Tips and useful info to beat Anxiety and panic attacks!

Vincent

Banned
I am a ESL teacher in Taiwan, facing my demons on a daily basis and finding that exposure and non avoidance yeids very little benefit. My nationality is New Zealand and I am a twenty six year old male. I have co morbidity with depression. I find that here is pretty tricky to get the right help, as English isn't a first language, so I figure, try using audio therapy. I've come across two in my non-systematic searches online...

Firstly, the Linden Method. I'm moderately paranoid that there are people his payroll, filling the bulletin boards with empty praise. Of course, the weeksite looks too manufactured and basically like a marketing ploy. There are some third party testimonies but they are linked within the site. A google search didn't turn up any neutral media reports.

The other, SAI. Has anyone heard of the Social Anxiety Institute? It's website is www.socialanxietyinstitute.com. They have a twenty hour recorded CCBT (Comprehensive Cognitive Behavioural Therapy) audio program. Their site seems less plastic, but also smaller and the program is twice as expensive. However, it is tailored specifically to SAD (Social Anxiety Disorder), and they give an overview of alot more information than the Linden website. Linden dismisses CBT at one point, but most experts seem to agree that this is the proven method for treat SA...

Please let me know if you can,
my email is [email protected]

Thanks,
-Vincent.
 

ScaredGirl

Well-known member
Hi,

When I first started crawling out the families basement window I drank to fit it with my new found friends and definately don't recommend using alcohol to self-medicate, it bit me in the butt and I ended up with a nasty addiction which ended up surpassing my SA. After I started my 12 step program I was stripped of my crutch and had to start dealing being with large groups of people if I was to survive so here are the techniques I developed over the years to make that easier.

1) Don't force myself to do what the others are doing. If I must listen from the back of the room, kitchen, or just outside the doors, by a window, close to the bathroom, that's perfectly acceptable.

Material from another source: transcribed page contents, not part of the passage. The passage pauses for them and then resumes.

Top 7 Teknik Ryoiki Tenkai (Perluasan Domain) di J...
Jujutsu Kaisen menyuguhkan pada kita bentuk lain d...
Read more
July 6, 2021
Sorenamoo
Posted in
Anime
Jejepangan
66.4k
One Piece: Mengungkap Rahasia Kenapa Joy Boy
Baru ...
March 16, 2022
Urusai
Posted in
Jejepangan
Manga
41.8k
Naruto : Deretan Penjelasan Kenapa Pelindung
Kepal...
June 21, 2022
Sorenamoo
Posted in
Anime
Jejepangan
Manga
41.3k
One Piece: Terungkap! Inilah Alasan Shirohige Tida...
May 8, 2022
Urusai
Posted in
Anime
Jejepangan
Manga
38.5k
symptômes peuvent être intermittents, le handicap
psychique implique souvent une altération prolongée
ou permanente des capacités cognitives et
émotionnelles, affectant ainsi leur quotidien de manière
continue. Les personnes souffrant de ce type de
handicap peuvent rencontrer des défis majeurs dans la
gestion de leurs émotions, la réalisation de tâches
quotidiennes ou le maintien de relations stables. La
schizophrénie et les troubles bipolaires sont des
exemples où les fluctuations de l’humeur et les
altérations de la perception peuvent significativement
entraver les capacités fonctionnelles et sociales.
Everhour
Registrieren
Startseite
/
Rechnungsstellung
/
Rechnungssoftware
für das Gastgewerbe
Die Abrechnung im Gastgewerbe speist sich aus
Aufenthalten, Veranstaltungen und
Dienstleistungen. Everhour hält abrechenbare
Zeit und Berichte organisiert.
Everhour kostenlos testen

2) Tell people. I've been telling everyone for the last five years that I am 'claustophobic'. Everyone has been very understanding and accepting. Our meeting have grown to 130ppl or more which is way to large so I started a new group at a time when I knew many people could not make it. Friday at 10:30am. It draws about 11 people each week and that is plenty for me. Everyone comments that they like the small meeting each week so I was finally able to tell one of the old timers the truth - I have social phobia, not claustophobia.

Man it was wonderful, she said she was not surprised and thanked me for clarifying. The following week I saw her at a meeting that was large/wigged out over the size and was able to turn to her and say 'I have to go this room has too many people for me.' She told me she had been wondering if I would be ok, and told me it was ok if I leave, she understood. :D :D :D So I went ...with no guilt. That night was a milestone because I felt genuine acceptance and understanding from someone other then my husband. For me it was a glimmer of hope that having SA does not mean I have an unacceptable problem that should be hidden in the closet.

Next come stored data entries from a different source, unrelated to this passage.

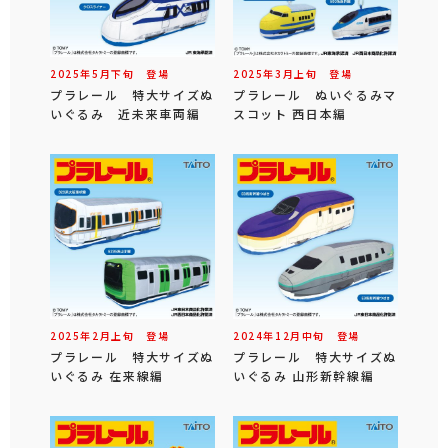
2025年
5
月
下旬
登場
2025年
3
月
上旬
登場
プラレール 特大サイズぬ
プラレール ぬいぐるみマ
いぐるみ 近未来車両編
スコット 西日本編
2025年
2
月
上旬
登場
2024年
12
月
中旬
登場
プラレール 特大サイズぬ
プラレール 特大サイズぬ
いぐるみ 在来線編
いぐるみ 山形新幹線編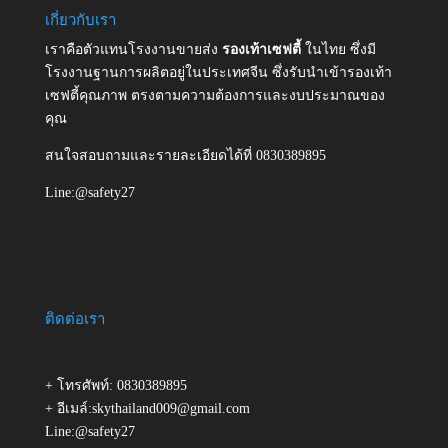
เกี่ยวกับเรา
เราคือตัวแทนโรงงานขายส่ง
รองเท้าเซฟตี้
ในไทย ซึ่งมี
โรงงานฐานการผลิตอยู่ในประเทศจีน ซึ่งรับนำเข้ารองเท้า
เซฟตี้คุณภาพ ตรงตามความต้องการและงบประมาณของ
คุณ
สนใจสอบถามและรายละเอียดได้ที่ 0830389895
Line:@safety27
ติดต่อเรา
+ โทรศัพท์: 0830389895
+ อีเมล์:skythailand009@gmail.com
Line:@safety27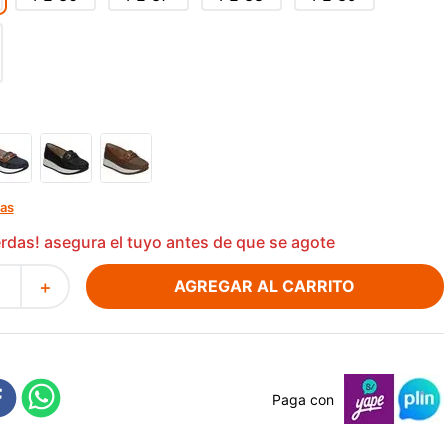
las
ierdas! asegura el tuyo antes de que se agote
AGREGAR AL CARRITO
＋
Paga con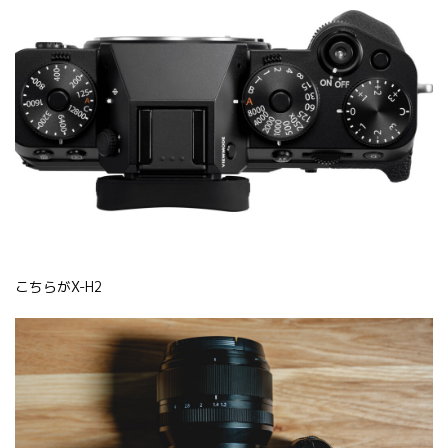
こちらがX-H2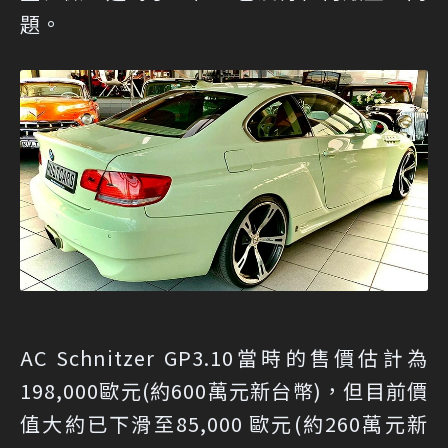
題。
AC Schnitzer GP3.10當時的售價估計為
198,000歐元(約600萬元新台幣)，但目前價
值大約已下滑至85,000 歐元(約260萬元新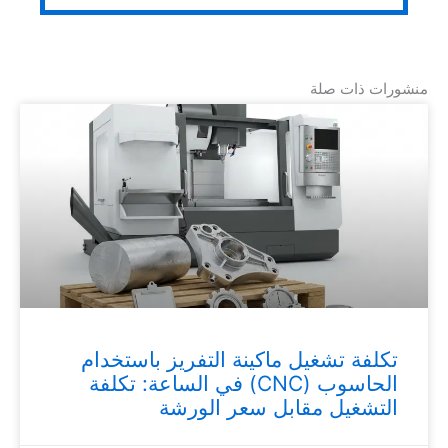
منشورات ذات صلة
تكلفة تشغيل ماكينة التفريز باستخدام
الحاسوب (CNC) في الساعة: تكلفة
التشغيل مقابل سعر الورشة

3) Wear light cloth that breath for the sweating.

4) Eat first so I'm not distracted by hunger. Eat BEFORE going to BBQ's and diner parties so I don't eat alcoholic-ly out of fear and hunger then make fool of myself.

5) ALWAYS take my own car so I have a means of escape - no matter where I am. Sometimes hubby and I take separate cars to functions for that very reason. At first people thought it was strange but we would tell them 'We took separate cars because she had to go somewhere first'.

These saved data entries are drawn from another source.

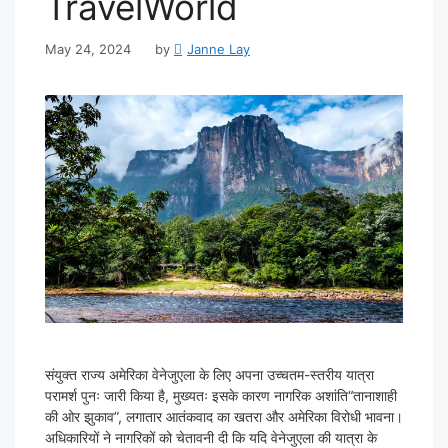
TravelWorld
May 24, 2024
by
Janne Lay
संयुक्त राज्य अमेरिका वेनेजुएला के लिए अपना उच्चतम-स्तरीय यात्रा
परामर्श पुनः जारी किया है, मुख्यतः इसके कारण नागरिक अशांति“तानाशाही
की ओर झुकाव”, लगातार आतंकवाद का खतरा और अमेरिका विरोधी भावना।
अधिकारियों ने नागरिकों को चेतावनी दी कि यदि वेनेजुएला की यात्रा के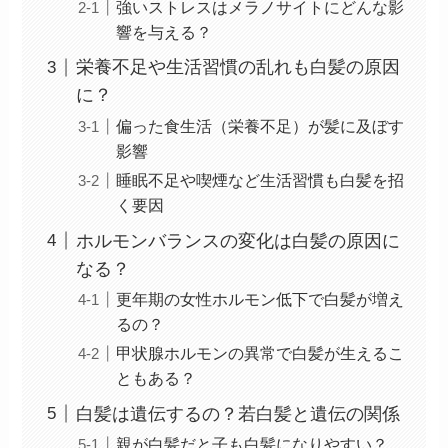
強いストレスはメラノサイトにどんな影
響を与える？
栄養不足や生活習慣の乱れも白髪の原因
に？
偏った食生活（栄養不足）が髪に及ぼす
影響
睡眠不足や喫煙など生活習慣も白髪を招
く要因
ホルモンバランスの変化は白髪の原因に
なる？
更年期の女性ホルモン低下で白髪が増え
るの？
甲状腺ホルモンの異常で白髪が生えるこ
ともある？
白髪は遺伝するの？若白髪と遺伝の関係
親が白髪だと子も白髪になりやすい？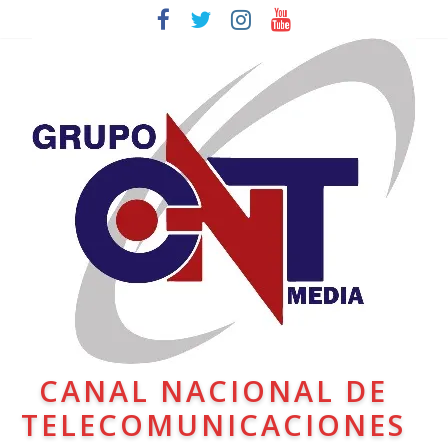
CANAL NACIONAL DE
TELECOMUNICACIONES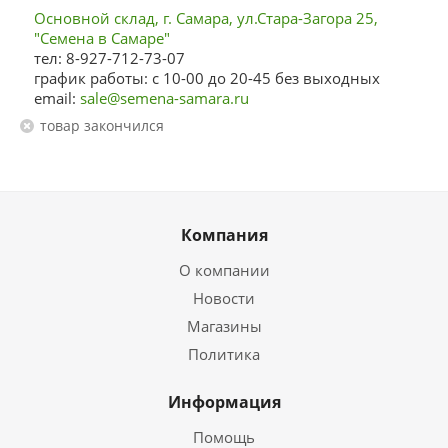
Основной склад, г. Самара, ул.Стара-Загора 25,
"Семена в Самаре"
тел: 8-927-712-73-07
график работы: с 10-00 до 20-45 без выходных
email:
sale@semena-samara.ru
Товар закончился
Компания
О компании
Новости
Магазины
Политика
Информация
Помощь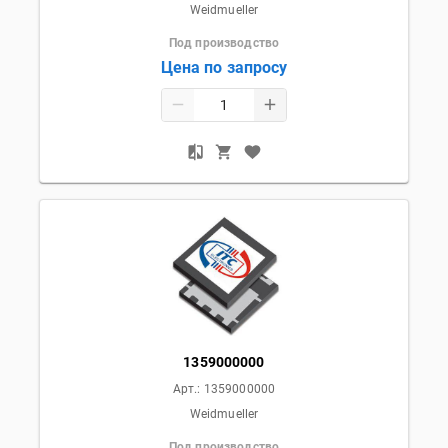
Weidmueller
Под производство
Цена по запросу
1359000000
Арт.:
1359000000
Weidmueller
Под производство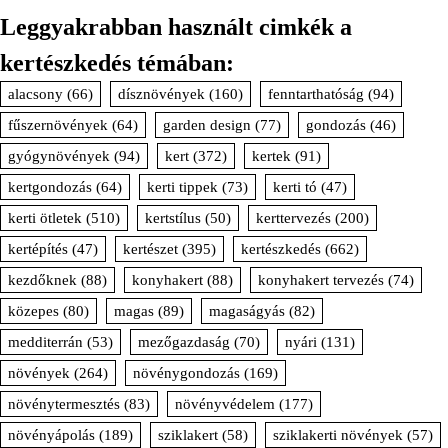
Leggyakrabban használt cimkék a
kertészkedés témában:
alacsony
(66)
dísznövények
(160)
fenntarthatóság
(94)
fűszernövények
(64)
garden design
(77)
gondozás
(46)
gyógynövények
(94)
kert
(372)
kertek
(91)
kertgondozás
(64)
kerti tippek
(73)
kerti tó
(47)
kerti ötletek
(510)
kertstílus
(50)
kerttervezés
(200)
kertépítés
(47)
kertészet
(395)
kertészkedés
(662)
kezdőknek
(88)
konyhakert
(88)
konyhakert tervezés
(74)
közepes
(80)
magas
(89)
magaságyás
(82)
medditerrán
(53)
mezőgazdaság
(70)
nyári
(131)
növények
(264)
növénygondozás
(169)
növénytermesztés
(83)
növényvédelem
(177)
növényápolás
(189)
sziklakert
(58)
sziklakerti növények
(57)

6) Accept that there are some crowds I will never belong to because they are to competative.

7) Have a regular schedule which gets me out of the house if only for a short period of time.

8) Choose to be around people who are not as threatening as everyone else. Husband says I choose all the nutbars to talk to - he's right - I find them less frightening and it's good practice for when I am with regular people.

9) Hobby - got one. Last year I purchased an embroidery machine on a whim. I don't sew much but desparately needed to create. Wow, that little baby has opened up my world. I was hired to work once a week from the place I bought it (very small hole-in-the-wal grungy store behind the back of a plaza near the dumpsters - not threatening at all). Everything has blossomed since then. First I've found that the type of person who like our store/staff are nutbars so I'm really comfortable with them and they accept me. Oh and.... Obsessive Compulsive Behavior is considered a virtue. :D

Now for the best part of all, I'm going to be a way for a couple of days because myself and one of the other staff are going away for an educational seminar on the machines by one of the large companies. I've told the other staff member I have SA which can act up in large crowds and not to feal offended if I don't hang with her all the time - I'm probably outside smoking and airing my brain. She had no problem with that at all, but did ask me if it would bother me I she had a drink, NOPE not at all. So here I am with all my neurosis coming into broad daylight for all to see and it's ok - Woo Hoo! Now, I won't kid you....I'm a little nervous....but.....hey...I'm getting out.

10) Willingness to sep up do things which help lessen the SA on a daily or moment to moment basis has really helped - no matter how social unacceptable those actions are.